What needs to be done |
What is needed is an exact copy of the lines in the entries below from the one holding "Indonesian university develops" through the one holding "MR. TIMONA ONYANGO OGAYE", pictures excluded.
[Opening Provided entries section]
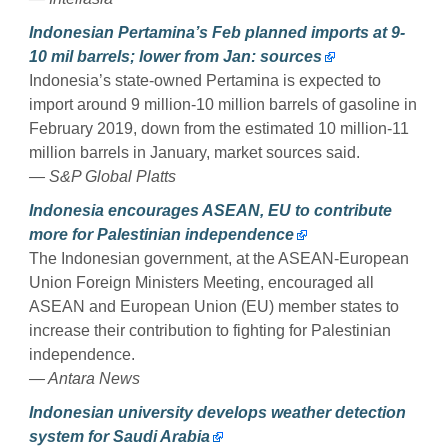
Indonesian Pertamina’s Feb planned imports at 9-
10 mil barrels; lower from Jan: sources
Indonesia’s state-owned Pertamina is expected to
import around 9 million-10 million barrels of gasoline in
February 2019, down from the estimated 10 million-11
million barrels in January, market sources said.
— S&P Global Platts
Indonesia encourages ASEAN, EU to contribute
more for Palestinian independence
The Indonesian government, at the ASEAN-European
Union Foreign Ministers Meeting, encouraged all
ASEAN and European Union (EU) member states to
increase their contribution to fighting for Palestinian
independence.
— Antara News
Indonesian university develops weather detection
system for Saudi Arabia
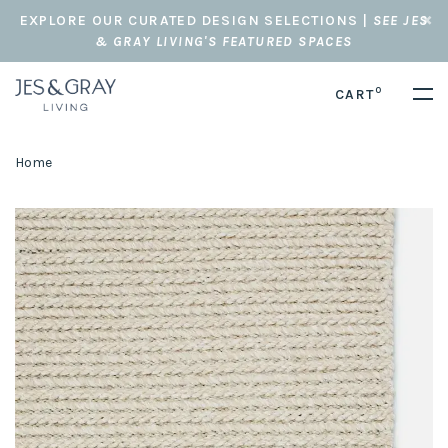
EXPLORE OUR CURATED DESIGN SELECTIONS |
SEE JES
& GRAY LIVING'S FEATURED SPACES
0
CART
Home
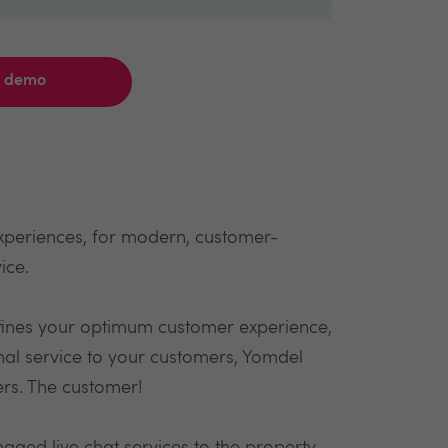
a demo
xperiences, for modern, customer-
ice.
fines your optimum customer experience,
onal service to your customers, Yomdel
ers. The customer!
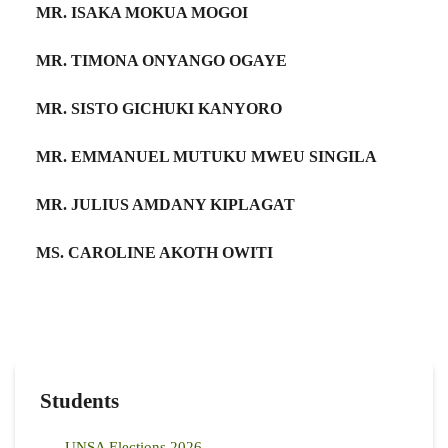
MR. ISAKA MOKUA MOGOI
MR. TIMONA ONYANGO OGAYE
MR. SISTO GICHUKI KANYORO
MR. EMMANUEL MUTUKU MWEU SINGILA
MR. JULIUS AMDANY KIPLAGAT
MS. CAROLINE AKOTH OWITI
Students
UNSA Elections 2026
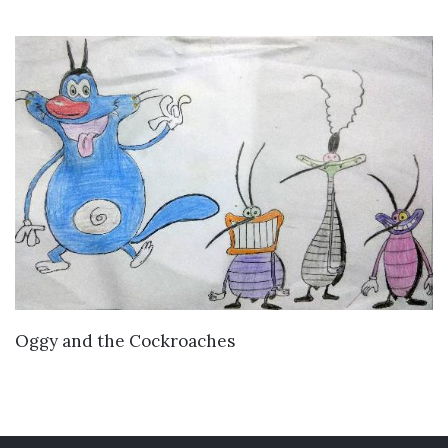
VIEW DETAILS
Oggy and the Cockroaches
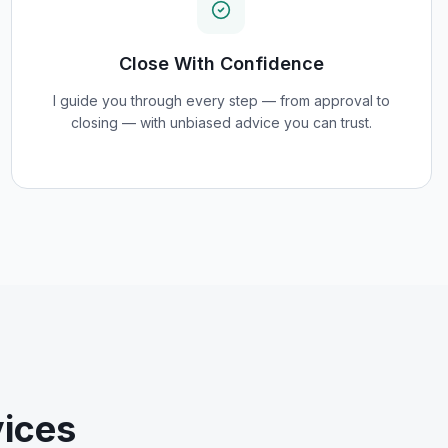
Close With Confidence
I guide you through every step — from approval to
closing — with unbiased advice you can trust.
ices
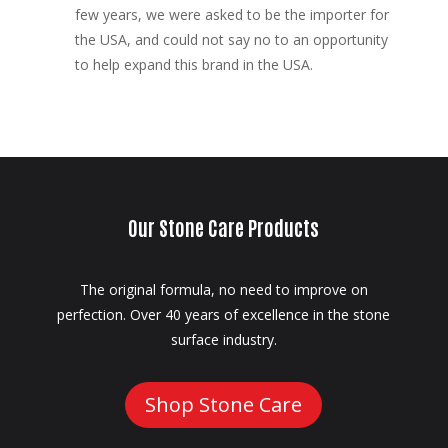
few years, we were asked to be the importer for
the USA, and could not say no to an opportunity
to help expand this brand in the USA.
Our Stone Care Products
The original formula, no need to improve on
perfection. Over 40 years of excellence in the stone
surface industry.
Shop Stone Care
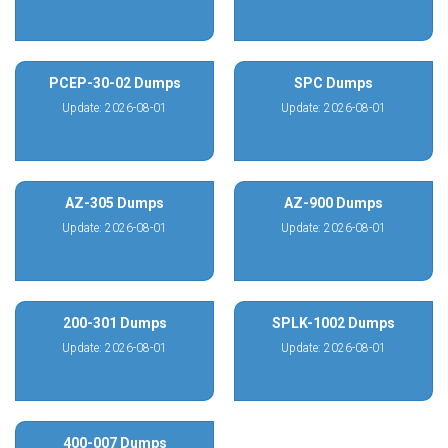
PCEP-30-02 Dumps
SPC Dumps
Update: 2026-08-01
Update: 2026-08-01
AZ-305 Dumps
AZ-900 Dumps
Update: 2026-08-01
Update: 2026-08-01
200-301 Dumps
SPLK-1002 Dumps
Update: 2026-08-01
Update: 2026-08-01
400-007 Dumps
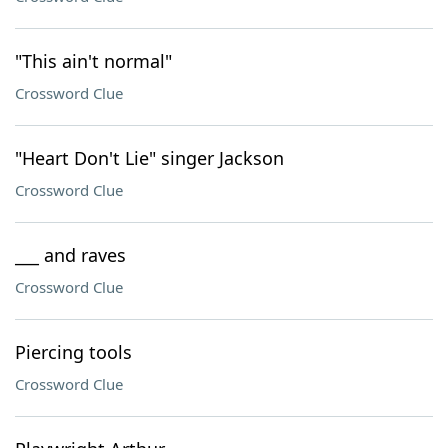
"This ain't normal"
Crossword Clue
"Heart Don't Lie" singer Jackson
Crossword Clue
___ and raves
Crossword Clue
Piercing tools
Crossword Clue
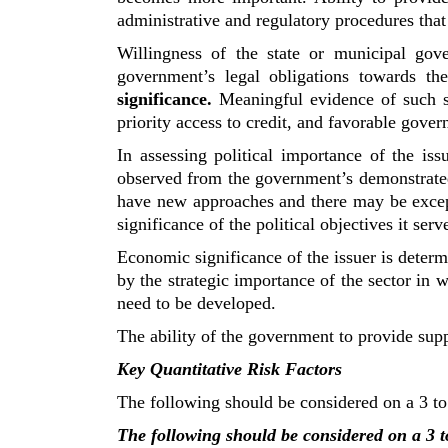
administrative and regulatory procedures that
Willingness of the state or municipal gov
government’s legal obligations towards t
significance.
Meaningful evidence of such su
priority access to credit, and favorable gove
In assessing political importance of the iss
observed from the government’s demonstrate
have new approaches and there may be excepti
significance of the political objectives it serv
Economic significance of the issuer is determ
by the strategic importance of the sector in 
need to be developed.
The ability of the government to provide suppo
Key Quantitative Risk Factors
The following should be considered on a 3 to 
The following should be considered on a 3 to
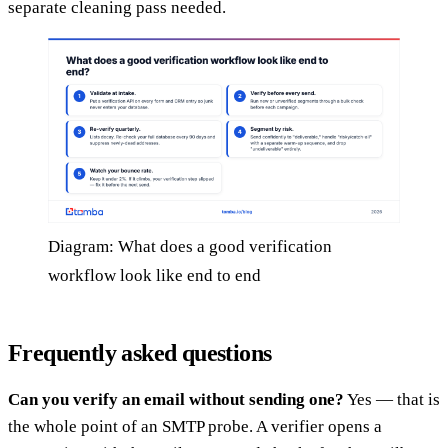
separate cleaning pass needed.
Diagram: What does a good verification
workflow look like end to end
Frequently asked questions
Can you verify an email without sending one?
Yes — that is
the whole point of an SMTP probe. A verifier opens a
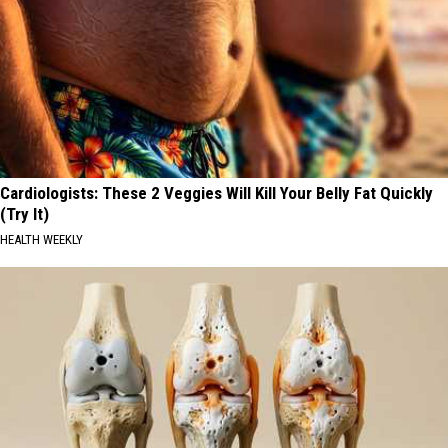
Cardiologists: These 2 Veggies Will Kill Your Belly Fat Quickly
(Try It)
HEALTH WEEKLY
[Closing Provided entries section]
Your response |
Indonesian university develops weather detection
system for Saudi Arabia
EXPLORE OUR CURATED DESIGN SELECTIONS |
SEE JES
& GRAY LIVING'S FEATURED SPACES
0
CART
Home
a demo
xperiences, for modern, customer-
ice.
fines your optimum customer experience,
onal service to your customers, Yomdel
ers. The customer!
MR. ISAKA MOKUA MOGOI
MR. TIMONA ONYANGO OGAYE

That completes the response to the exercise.